“Insanity is doing the same thing over and over and expecting different results.” – Albert Einstein

We are creatures of habit – some more stuck in their ways, than others. For example, if you have a walking or running routine, how often do you change your route, or vary your pace, or periodically stop to do calisthenics? How about the food you eat, or the people you encounter (or don’t) or your entertainment choices (music, TV, books, etc.), and especially the movements of your body and environments you expose yourself to? When you reflect on it, are you repeating the same routines day after day, while spending most hours sitting in a temperature controlled environment? If so, it’s time to get up off the couch and spice up your life! Your body and brain will thank you for it.

If you haven’t seen the movie Groundhog Day, I highly recommend it. Not just for it’s entertainment value, but also for it’s social commentary on American culture. It’s about a disgruntled, self-centered TV weatherman named Phil, who wakes up one morning and experiences déjà vu of his uneventful previous day. Phil gradually realizes that he is trapped in a nightmarish time loop of his mundane life that no one else is aware of. Each morning he wakes up to the same day, same time, same music, and same monotonous work routine that eventually leads to his depression and suicidal thoughts. With help from his colleague and love interest Rita, Phil realizes that unless he makes meaningful changes in his life he will be stuck in a perpetual rut. Phil finally decides to change himself for the better; “he saves people from deadly accidents and misfortunes, he learns to play the piano, sculpt ice, and speak French”. What Phil finally realizes is that in order to be happy one needs to find meaning in their life by helping others and engaging in new experiences.

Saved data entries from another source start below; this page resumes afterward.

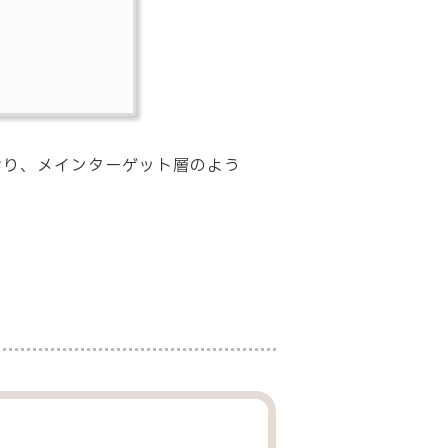
ており、メインターゲット層のよう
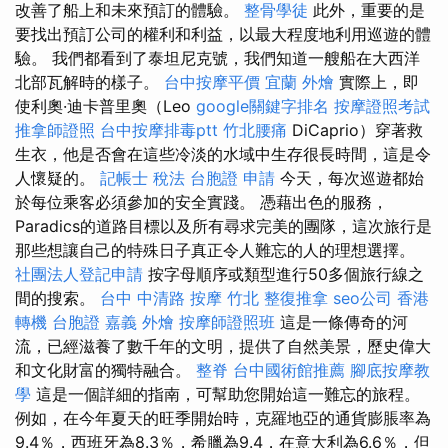
改善了船上和未來預訂的體驗。
整骨學徒
此外，重要的是
要找出預訂公司的權利和利益，以最大程度地利用巡遊的體
驗。 我們都看到了泰坦尼克號，我們知道一艘船在大西洋
北部瓦解時的樣子。
台中按摩平價
宜蘭 外燴
實際上，即
使利奧·迪卡普里奧（Leo
google關鍵字排名
按摩證照考試
推拿師證照
台中按摩排毒ptt
竹北腰痛
DiCaprio）穿著救
生衣，他是否會在這些冷淡的水域中生存很長時間，這是令
人懷疑的。
記帳士 稅法
台胞證 申請
今天，每次巡遊都始
於每位乘客必須參加的安全實踐。 憑藉出色的服務，
Paradics的道路目標以及所有尋求完美的團隊，這次旅行是
那些想讓自己的特殊日子真正令人難忘的人的理想選擇。
社團法人登記申請
按字母順序或類型進行50多個旅行線之
間的搜索。
台中 中清路 按摩
竹北 整復推拿
seo公司
香港
轉機 台胞證
嘉義 外燴
按摩師證照班
這是一條傳奇的河
流，已經滋養了數千年的文明，提供了自然美景，歷史偉大
和文化財富的獨特融合。
整脊
台中國術館推薦
腳底按摩教
學
這是一個詳細的指南，可幫助您開始這一難忘的旅程。
例如，在今年夏天的旺季開始時，克羅地亞的通貨膨脹率為
9.4％，西班牙為8.3％，希臘為9.4，在意大利為6.6％，但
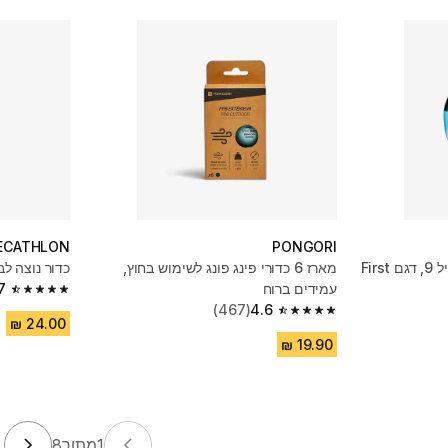
ECATHLON
PONGORI
כדורגל מידה 3 לילדים עד גיל 9, דגם First
מארז 6 כדורי פינג פונג לשימוש בחוץ,
כדור נוצה לבדמינטו
עמידים ברוח
7
4.7 out of 5 stars from 423 reviews
(467)
4.6
4.6 out of 5 stars from 467 reviews
1
מתוך
8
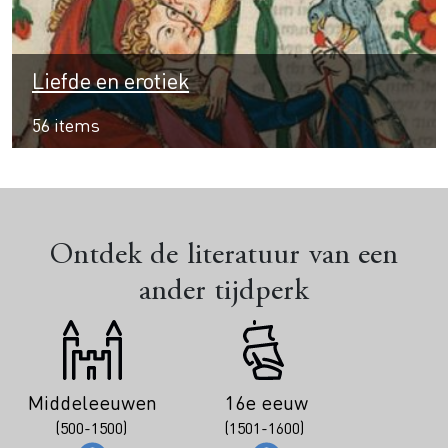
Liefde en erotiek
56 items
Ontdek de literatuur van een
ander tijdperk
Middeleeuwen
16e eeuw
(500-1500)
(1501-1600)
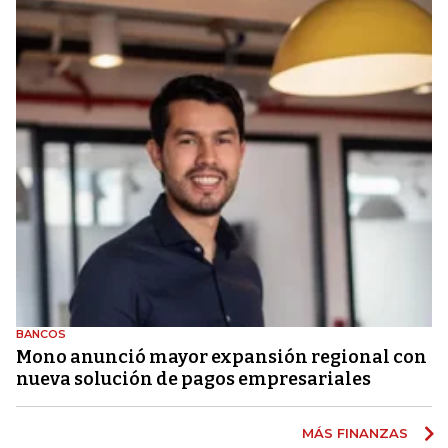
BANCOS
Mono anunció mayor expansión regional con
nueva solución de pagos empresariales
MÁS FINANZAS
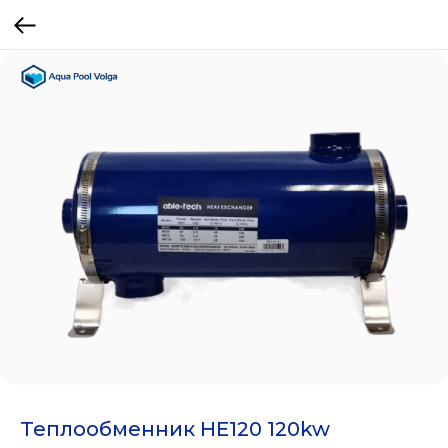
Теплообменник HE120 120kw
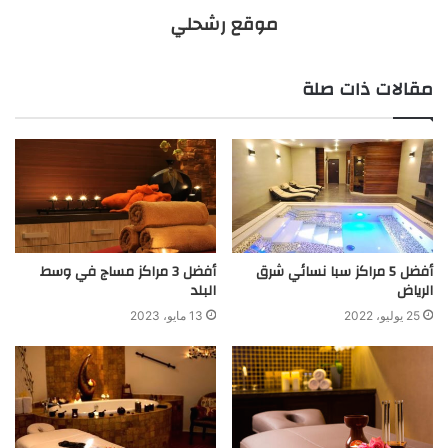
موقع رشحلي
مقالات ذات صلة
أفضل 5 مراكز سبا نسائي شرق
أفضل 3 مراكز مساج في وسط
الرياض
البلد
25 يوليو، 2022
13 مايو، 2023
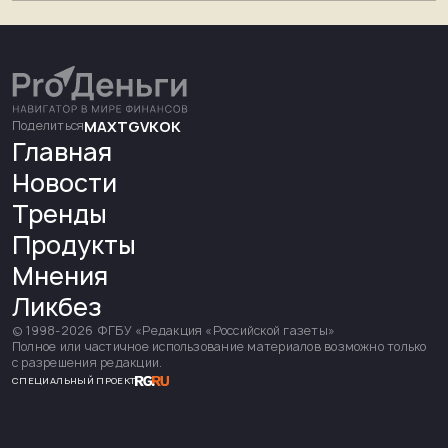
Поделиться
MAX
TG
VK
OK
Главная
Новости
Тренды
Продукты
Мнения
Ликбез
© 1998-
2026
ФГБУ «Редакция «Российской газеты»
Полное или частичное использование материалов возможно только
с разрешения редакции.
СПЕЦИАЛЬНЫЙ ПРОЕКТ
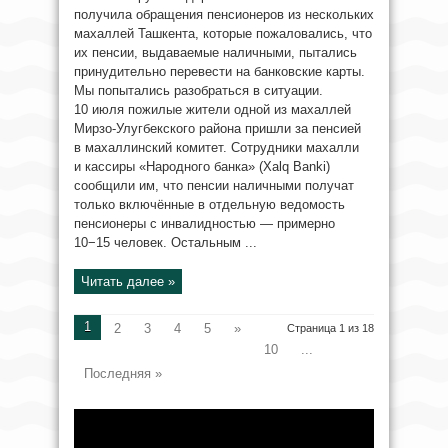
получила обращения пенсионеров из нескольких
махаллей Ташкента, которые пожаловались, что
их пенсии, выдаваемые наличными, пытались
принудительно перевести на банковские карты.
Мы попытались разобраться в ситуации.
10 июля пожилые жители одной из махаллей
Мирзо-Улугбекского района пришли за пенсией
в махаллинский комитет. Сотрудники махалли
и кассиры «Народного банка» (Xalq Banki)
сообщили им, что пенсии наличными получат
только включённые в отдельную ведомость
пенсионеры с инвалидностью — примерно
10−15 человек. Остальным ...
Читать далее »
1
2
3
4
5
»
Страница 1 из 18
10
...
Последняя »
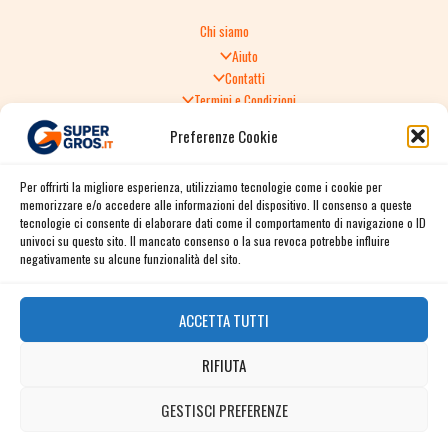
Chi siamo
Aiuto
Contatti
Termini e Condizioni
Informativa sulla Privacy
Preferenze Cookie
Politica di Reso
TERMINI E CONDIZIONI GENERALI DI VENDITA
Per offrirti la migliore esperienza, utilizziamo tecnologie come i cookie per
Spedizione e consegna
memorizzare e/o accedere alle informazioni del dispositivo. Il consenso a queste
Informativa sulla Privacy
tecnologie ci consente di elaborare dati come il comportamento di navigazione o ID
Cookie Policy
univoci su questo sito. Il mancato consenso o la sua revoca potrebbe influire
Story
negativamente su alcune funzionalità del sito.
Contact
ACCETTA TUTTI
Facebook
RIFIUTA
Instagram
Twitter / X
GESTISCI PREFERENZE
Contact us
Linkedin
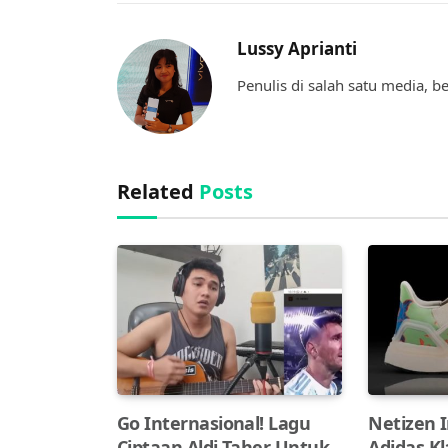
Lussy Aprianti
Penulis di salah satu media, 
Related
Posts
Go Internasional! Lagu
Netizen 
Ciptaan Aldi Taher Untuk
Adidas K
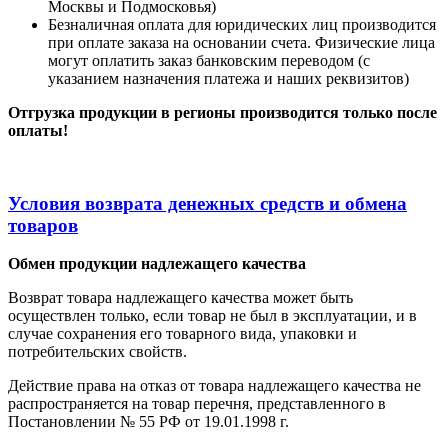
Москвы и Подмосковья)
Безналичная оплата для юридических лиц производится
при оплате заказа на основании счета. Физические лица
могут оплатить заказ банковским переводом (с
указанием назначения платежа и наших реквизитов)
Отгрузка продукции в регионы производится только после
оплаты!
Условия возврата денежных средств и обмена
товаров
Обмен продукции надлежащего качества
Возврат товара надлежащего качества может быть
осуществлен только, если товар не был в эксплуатации, и в
случае сохранения его товарного вида, упаковки и
потребительских свойств.
Действие права на отказ от товара надлежащего качества не
распространяется на товар перечня, представленного в
Постановлении № 55 РФ от 19.01.1998 г.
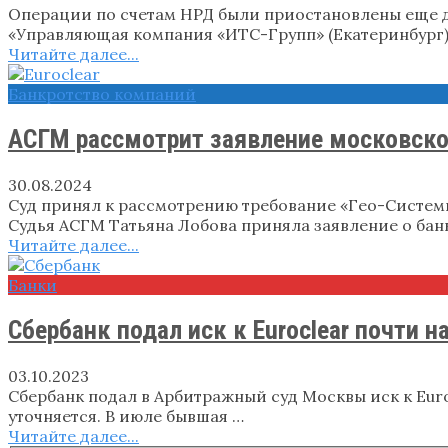
Операции по счетам НРД были приостановлены еще 
«Управляющая компания «ИТС-Групп» (Екатеринбург) к 
Читайте далее...
Банкротство компаний
АСГМ рассмотрит заявление московской
30.08.2024
Суд принял к рассмотрению требование «Гео-Системы»
Судья АСГМ Татьяна Лобова приняла заявление о бан
Читайте далее...
Банки
Сбербанк подал иск к Euroclear почти н
03.10.2023
Сбербанк подал в Арбитражный суд Москвы иск к Euroc
уточняется. В июле бывшая …
Читайте далее...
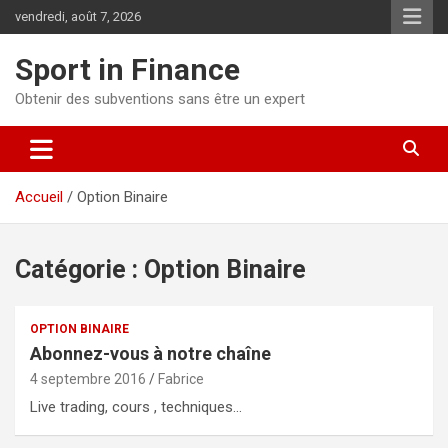
vendredi, août 7, 2026
Sport in Finance
Obtenir des subventions sans être un expert
Accueil
Option Binaire
Catégorie :
Option Binaire
OPTION BINAIRE
Abonnez-vous à notre chaîne
4 septembre 2016
Fabrice
Live trading, cours , techniques…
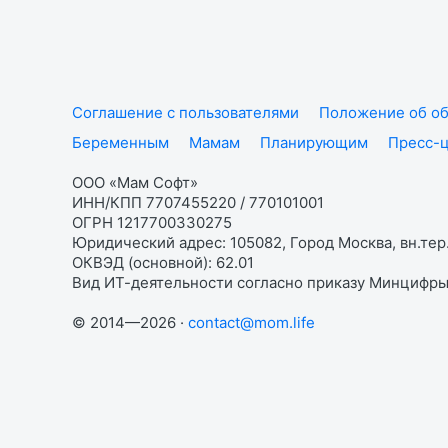
Соглашение с пользователями
Положение об об
Беременным
Мамам
Планирующим
Пресс-
ООО «Мам Софт»
ИНН/КПП 7707455220 / 770101001
ОГРН 1217700330275
Юридический адрес: 105082, Город Москва, вн.тер.
ОКВЭД (основной): 62.01
Вид ИТ-деятельности согласно приказу Минцифры:
© 2014—2026 ·
contact@mom.life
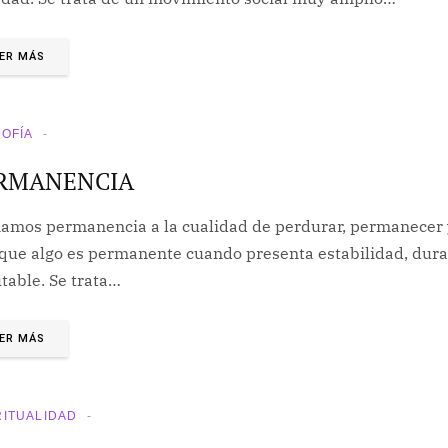
ER MÁS
SOFÍA
RMANENCIA
amos permanencia a la cualidad de perdurar, permanecer y
 que algo es permanente cuando presenta estabilidad, dur
table. Se trata…
ER MÁS
RITUALIDAD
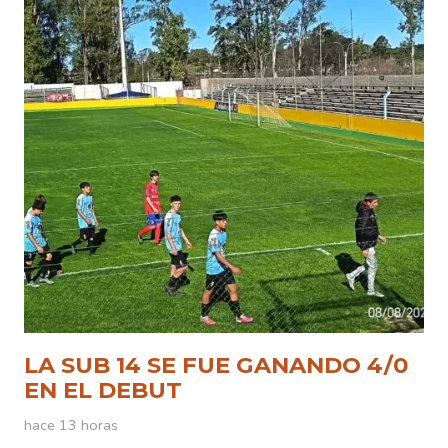
LA SUB 14 SE FUE GANANDO 4/0
EN EL DEBUT
hace 13 horas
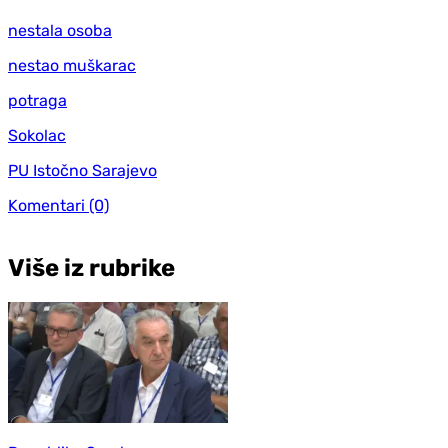
nestala osoba
nestao muškarac
potraga
Sokolac
PU Istočno Sarajevo
Komentari
(0)
Više iz rubrike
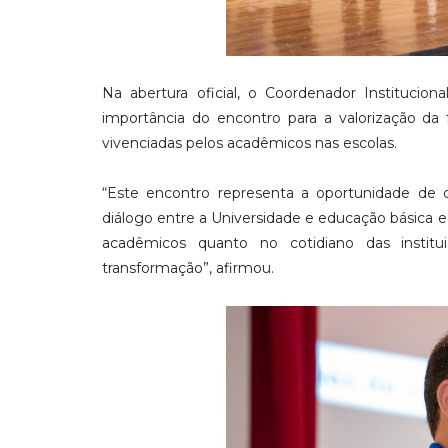
Na abertura oficial, o Coordenador Institucion
importância do encontro para a valorização da f
vivenciadas pelos acadêmicos nas escolas.
“Este encontro representa a oportunidade de co
diálogo entre a Universidade e educação básica
acadêmicos quanto no cotidiano das institu
transformação”, afirmou.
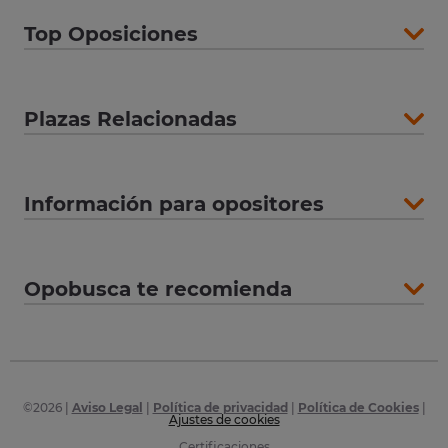
Top Oposiciones
Plazas Relacionadas
Información para opositores
Opobusca te recomienda
©
2026
|
Aviso Legal
|
Política de privacidad
|
Política de Cookies
|
Ajustes de cookies
Certificaciones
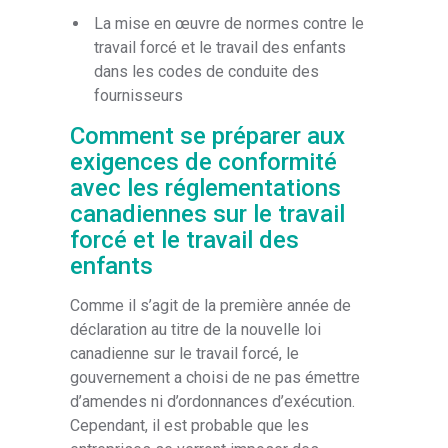
La mise en œuvre de normes contre le
travail forcé et le travail des enfants
dans les codes de conduite des
fournisseurs
Comment se préparer aux
exigences de conformité
avec les réglementations
canadiennes sur le travail
forcé et le travail des
enfants
Comme il s’agit de la première année de
déclaration au titre de la nouvelle loi
canadienne sur le travail forcé, le
gouvernement a choisi de ne pas émettre
d’amendes ni d’ordonnances d’exécution.
Cependant, il est probable que les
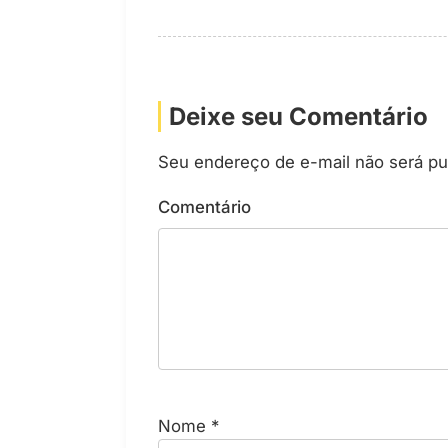
Deixe seu Comentário
Seu endereço de e-mail não será pu
Comentário
Nome
*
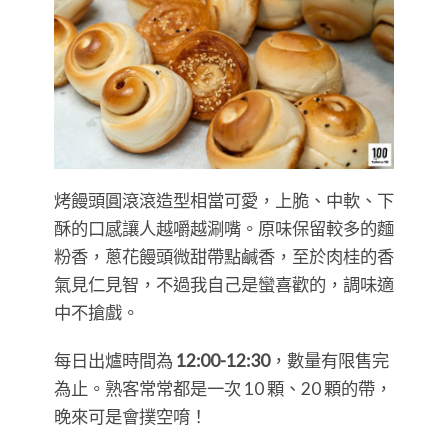
烤饅頭圓滾滾造型相當可愛，上脆、中軟、下
酥的口感讓人越嚼越涮嘴。原味保留較多的麵
粉香，蔥花饅頭微甜帶點鹹香，至於肉桂的香
氣見仁見智，不過我自己是蠻喜歡的，調味適
中不搶戲。
每日出爐時間為
12:00-12:30
，數量有限售完
為止。熟客常常都是一次 10 顆、20 顆的帶，
晚來可是會撲空唷！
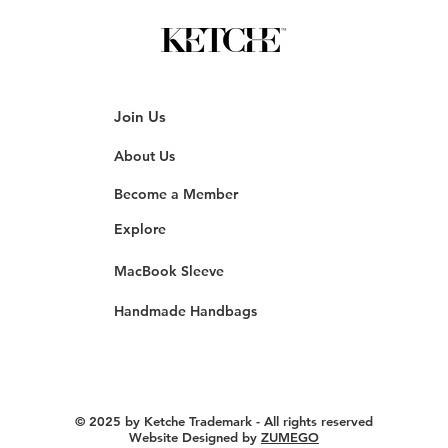
Join Us
About Us
Become a Member
Explore
MacBook Sleeve
Handmade Handbags
© 2025 by Ketche Trademark - All rights reserved
Website Designed by
ZUMEGO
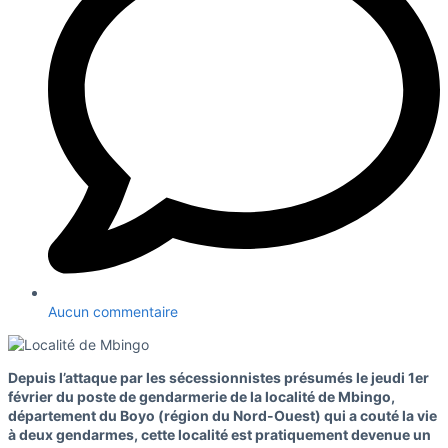
Aucun commentaire
Depuis l’attaque par les sécessionnistes présumés le jeudi 1er
février du poste de gendarmerie de la localité de Mbingo,
département du Boyo (région du Nord-Ouest) qui a couté la vie
à deux gendarmes, cette localité est pratiquement devenue un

When it comes to aging well and improving the quality of your life, what often gets overlooked is the health benefits of adding variety and new experiences in your daily life. Whether that’s the food you eat, the exposure to a range of outdoor temperatures and environments, variations of movements and exercises, and different social encounters. When we stretch the dynamic range of daily life experiences by emphasizing “variance over fixed habits”, we become happier, healthier and more resilient!

As humans, it’s in our DNA to seek out new experiences – just observe any curious child learning new skills through play and exploration. As we grow older, it’s common to become less flexible and stuck in our ways. Research shows that an uneventful, sedentary lifestyle accelerates aging and puts you at risk for cognitive decline. Neurologist, Dr. Philippe Douyon, says that our adult brains benefit from novelty and new experiences. If you’re retired he insists that we should be “constantly evolving, learning new skills, interacting with different people, learning new languages, traveling the world, having new experiences”. If we continue with our sedentary habits we harm our neurological potential, putting us at risk for neurological disorders such as Alzheimer’s.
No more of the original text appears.